Sigma’s latest optic claims the title of being the first full-frame zoom lens to offer an aperture of f/2, but is it a viable alternative to the manufacturer’s wideangle primes? Michael Topham finds out
Sigma 24-35mm f/2 DG HSM | A Review – Image quality
An inspection of real-world images taken at 24mm with the aperture set to f/2 reveals excellent sharpness in the centre. The edges of images at these settings are perceptibly softer than the centre, but things quickly sharpen up as soon as you approach f/2.8 and push towards f/4. The sweet spot of centre and edge sharpness at 24mm is found at f/8. Our lab results confirmed our real-world findings that there’s the faintest drop in sharpness in the centre at 30mm, however the edge sharpness remains impressive at this focal length when it’s opened to f/2. Pushing the zoom to 35mm sees the centre sharpness rival that recorded at 24mm beyond f/4, with optimum sharpness once again being found in the region of f/8.

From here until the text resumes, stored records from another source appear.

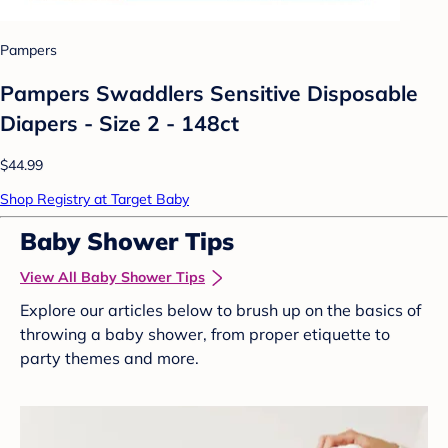
Pampers
Pampers Swaddlers Sensitive Disposable
Diapers - Size 2 - 148ct
$44.99
Shop Registry at Target Baby
Baby Shower Tips
View All Baby Shower Tips
Explore our articles below to brush up on the basics of
throwing a baby shower, from proper etiquette to
party themes and more.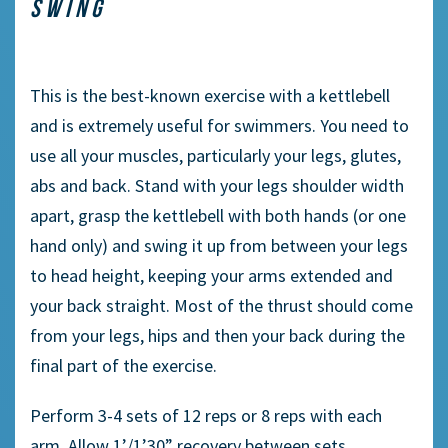
SWING
This is the
best-known
exercise with a kettlebell
and is extremely useful for swimmers. You need to
use all your muscles, particularly your l
egs
, glute
s
,
abs and back. Stand with your legs shoulder width
apart, grasp the kettlebell with both hands (or one
hand only)
and swing it up from between your legs
to head height, keeping your arms extended and
your back straight. Most of the thrust should come
from your leg
s,
hips and
then
your back during the
final part of the exercise.
Perform 3-4 sets of 12 reps or 8 reps with each
arm. Allow 1’/1’30” recovery between sets.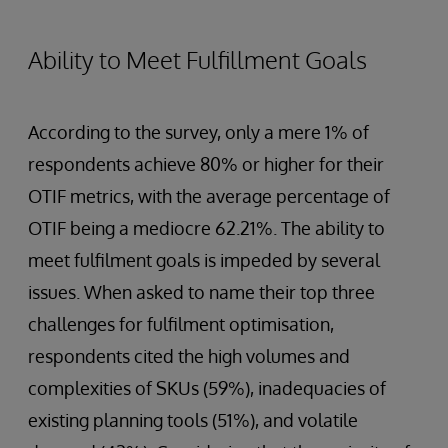
Ability to Meet Fulfillment Goals
According to the survey, only a mere 1% of
respondents achieve 80% or higher for their
OTIF metrics, with the average percentage of
OTIF being a mediocre 62.21%. The ability to
meet fulfilment goals is impeded by several
issues. When asked to name their top three
challenges for fulfilment optimisation,
respondents cited the high volumes and
complexities of SKUs (59%), inadequacies of
existing planning tools (51%), and volatile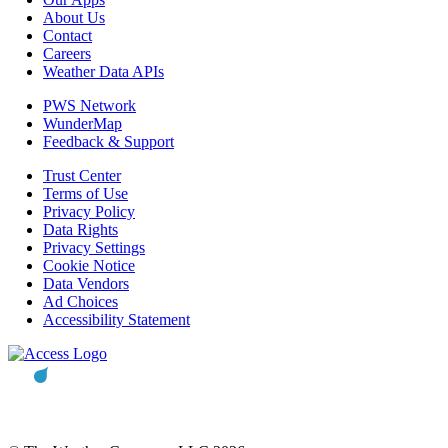
About Us
Contact
Careers
Weather Data APIs
PWS Network
WunderMap
Feedback & Support
Trust Center
Terms of Use
Privacy Policy
Data Rights
Privacy Settings
Cookie Notice
Data Vendors
Ad Choices
Accessibility Statement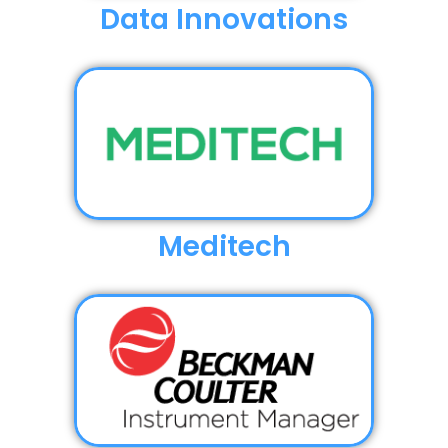
Data Innovations
Meditech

Vignetting is most obvious at 24mm. There is a gradual improvement as the aperture is closed from f/2 to f/4, with virtually all traces of corner shading disappearing by the time you reach f/5.6. It’s a similar story at 35mm, though the fall-off of illumination at f/2 isn’t quite as dark as it is at 24mm. Some red and green chromatic aberrations were noted at the edge of some shots, but it’s by no means severe and should be a relatively easy fix by applying the relevant lens profile in Camera Raw and Lightroom when it becomes available. Our distortion chart also flagged up evidence of some barrel distortion towards the corners at 24mm and some pincushion distortion at 35mm.

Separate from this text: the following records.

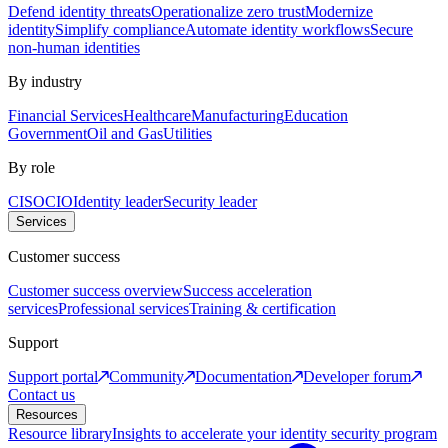
Defend identity threats
Operationalize zero trust
Modernize
identity
Simplify compliance
Automate identity workflows
Secure
non-human identities
By industry
Financial Services
Healthcare
Manufacturing
Education
Government
Oil and Gas
Utilities
By role
CISO
CIO
Identity leader
Security leader
Services
Customer success
Customer success overview
Success acceleration
services
Professional services
Training & certification
Support
Support portal
Community
Documentation
Developer forum
Contact us
Resources
Resource library
Insights to accelerate your identity security program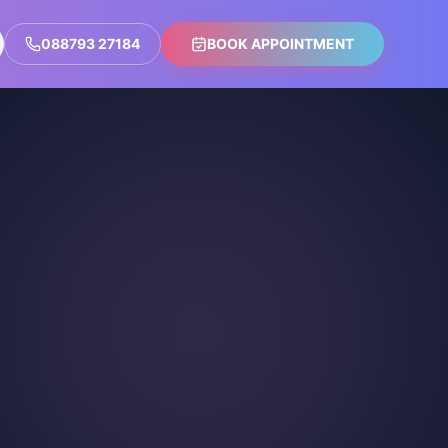
088793 27184
BOOK APPOINTMENT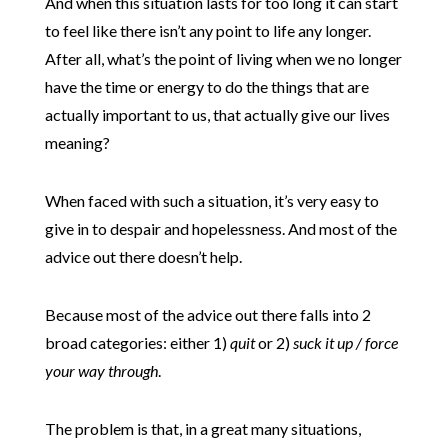
And when this situation lasts for too long it can start
to feel like there isn’t any point to life any longer.
After all, what’s the point of living when we no longer
have the time or energy to do the things that are
actually important to us, that actually give our lives
meaning?
When faced with such a situation, it’s very easy to
give in to despair and hopelessness. And most of the
advice out there doesn’t help.
Because most of the advice out there falls into 2
broad categories: either 1)
quit
or 2)
suck it up / force
your way through
.
The problem is that, in a great many situations,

To answer my earlier question of how it compares to the Sigma’s 24mm f/1.4 DG HSM | A and 35mm f/1.4 DG HSM | A: the 24-35mm f/2 DG HSM | A resolves impressive sharpness, but a side-by-side comparison of our Applied Imaging charts revealed a slightly superior sharpness from both primes in the centre with less obvious distortion at the corners. As for corner shading, this lens displays more vignetting when it’s used wide open than when both primes are set to the same aperture setting of f/2.